TIGHAR surveyed B-17E 41-2446 in 1986. The video of the expedition,
Lady In Waiting is dubbed from an ancient VHS copy so the quality is, shall we say, appropriately historic. The 39 year-old investigator doesn't look like that anymore either.
The name "Swamp Ghost" was coined by the RAAF helicopter pilots who first spotted the wreck. Our friend, Fred Eaton, who had been the pilot, hated the name. The airplane did not have a name. We simply called "The Agaiambo E" after the name of the swamp. It was the lead article in the very
first edition of TIGHAR Tracks.
We were working with the Travis Air Force Base Museum to recover the airplane, but Papua New Guinea imposed a moratorium on all WII aircraft recoveries due to the abuses of American warbird salvagers. In 2006, Philadelphia builder Fred Hagen bribed PNG officials and lifted the aircraft out of the swamp with a rented Russian helicopter, significantly damaging the plane in the process. The bomber was impounded and sat corroding on the dock in Lae for years before it was finally exported and eventually, in 2013, ended up at the Pacific Air Museum on Ford Island, Pearl Harbor where it I allegedly being "restored."
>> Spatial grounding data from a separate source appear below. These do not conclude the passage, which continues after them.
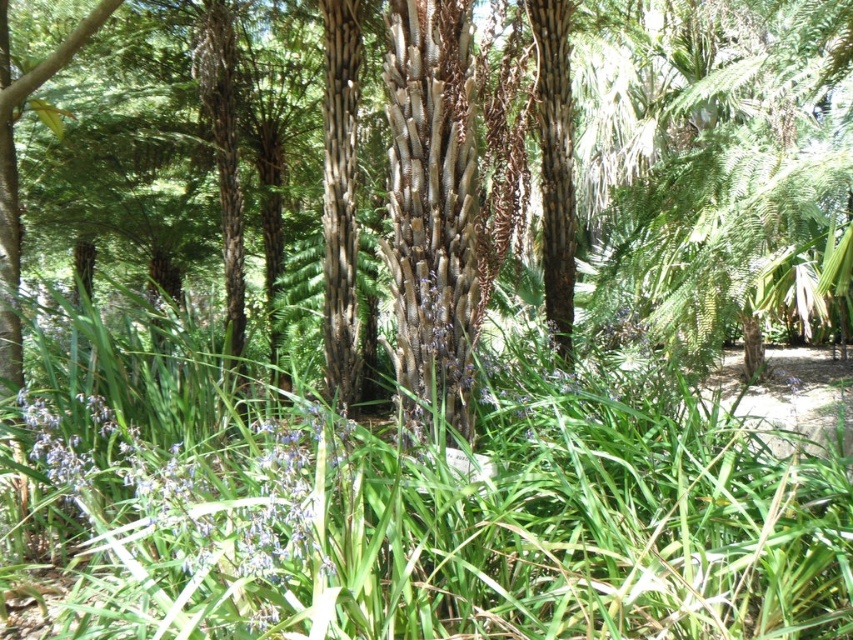 Question: Observing the image, what is the correct spatial positioning of green leafy grass at center in reference to textured bark palm tree at center?

Choices:
 (A) left
 (B) right

Answer: (A)

Question: Does green leafy grass at center have a lesser width compared to textured bark palm tree at center?

Choices:
 (A) yes
 (B) no

Answer: (A)

Question: Which of the following is the closest to the observer?

Choices:
 (A) (688, 554)
 (B) (550, 145)

Answer: (A)

Question: Which point appears closest to the camera in this image?

Choices:
 (A) (288, 499)
 (B) (802, 12)

Answer: (A)

Question: Which point is farther from the camera taking this photo?

Choices:
 (A) click(486, 132)
 (B) click(598, 422)

Answer: (A)

Question: From the image, what is the correct spatial relationship of green leafy grass at center in relation to textured bark palm tree at center?

Choices:
 (A) left
 (B) right

Answer: (A)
At an Explorers Club meeting in Philadelphia, I told Hagen to his face that I considered what he did to be the worst act of vandalism in aviation history. The aircraft was doing fine in situ. A properly permitted, competently executed recovery, and prompt exportation to a facility where conservators could stabilize the structure could have resulted in the aircraft's genuine preservation.
From what Travis says, the fallout from Hagen's crime continues.